===== Dataset excerpts =====

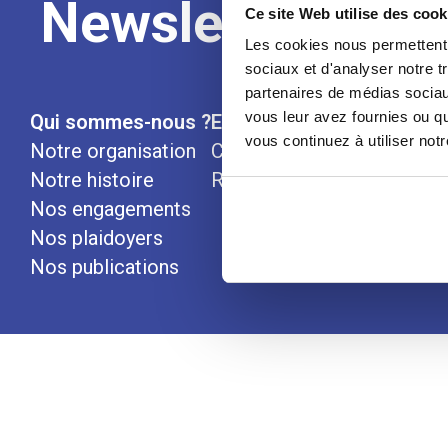
Newsletter
Ce site Web utilise des cook
Les cookies nous permettent d
sociaux et d'analyser notre t
partenaires de médias sociaux
vous leur avez fournies ou qu
Qui sommes-nous ?
Espace Presse
Nous rej
vous continuez à utiliser not
Notre organisation
Communiqués
Notre histoire
Revues de presse
Nos engagements
Nos plaidoyers
Nos publications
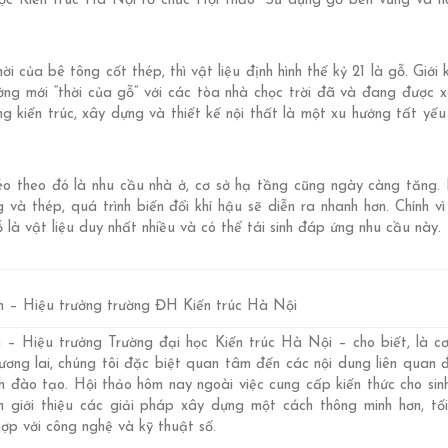
học Kiến trúc Hà Nội tổ chức Hội thảo “Sử dụng gỗ bền vững và 
i của bê tông cốt thép, thì vật liệu định hình thế kỷ 21 là gỗ. Giới
ướng mới “thời của gỗ” với các tòa nhà chọc trời đã và đang được 
g kiến trúc, xây dựng và thiết kế nội thất là một xu hướng tất yếu
éo theo đó là nhu cầu nhà ở, cơ sở hạ tầng cũng ngày càng tăng.
à thép, quá trình biến đổi khí hậu sẽ diễn ra nhanh hơn. Chính vì 
 là vật liệu duy nhất nhiều và có thể tái sinh đáp ứng nhu cầu này.
– Hiệu trưởng trường ĐH Kiến trúc Hà Nội
– Hiệu trưởng Trường đại học Kiến trúc Hà Nội – cho biết, là c
ương lai, chúng tôi đặc biệt quan tâm đến các nội dung liên quan 
h đào tạo. Hội thảo hôm nay ngoài việc cung cấp kiến thức cho sinh
 giới thiệu các giải pháp xây dựng một cách thông minh hơn, tố
hợp với công nghệ và kỹ thuật số.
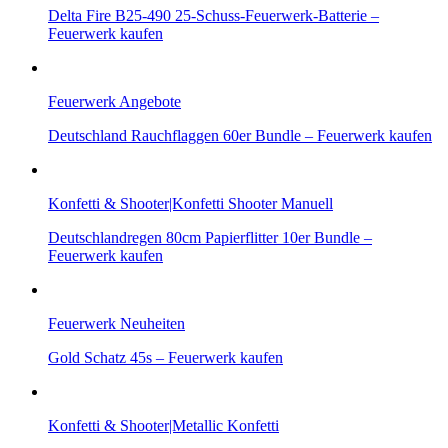
Delta Fire B25-490 25-Schuss-Feuerwerk-Batterie –
Feuerwerk kaufen
Feuerwerk Angebote
Deutschland Rauchflaggen 60er Bundle – Feuerwerk kaufen
Konfetti & Shooter|Konfetti Shooter Manuell
Deutschlandregen 80cm Papierflitter 10er Bundle –
Feuerwerk kaufen
Feuerwerk Neuheiten
Gold Schatz 45s – Feuerwerk kaufen
Konfetti & Shooter|Metallic Konfetti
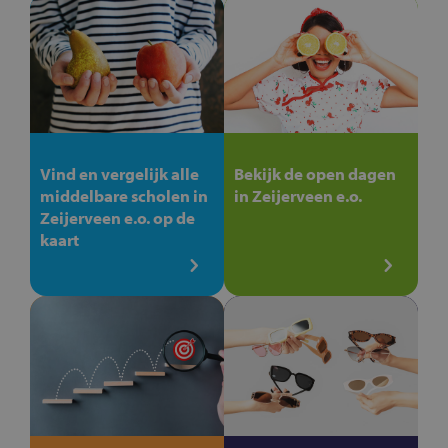
Vind en vergelijk alle
Bekijk de open dagen
middelbare scholen in
in Zeijerveen e.o.
Zeijerveen e.o. op de
kaart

=====

→ About this task
In the data above, find each line where the string "kaufen" appears, then copy it.

→ Result of this exercise
Feuerwerk kaufen
Deutschland Rauchflaggen 60er Bundle – Feuerwerk kaufen
Feuerwerk kaufen
Gold Schatz 45s – Feuerwerk kaufen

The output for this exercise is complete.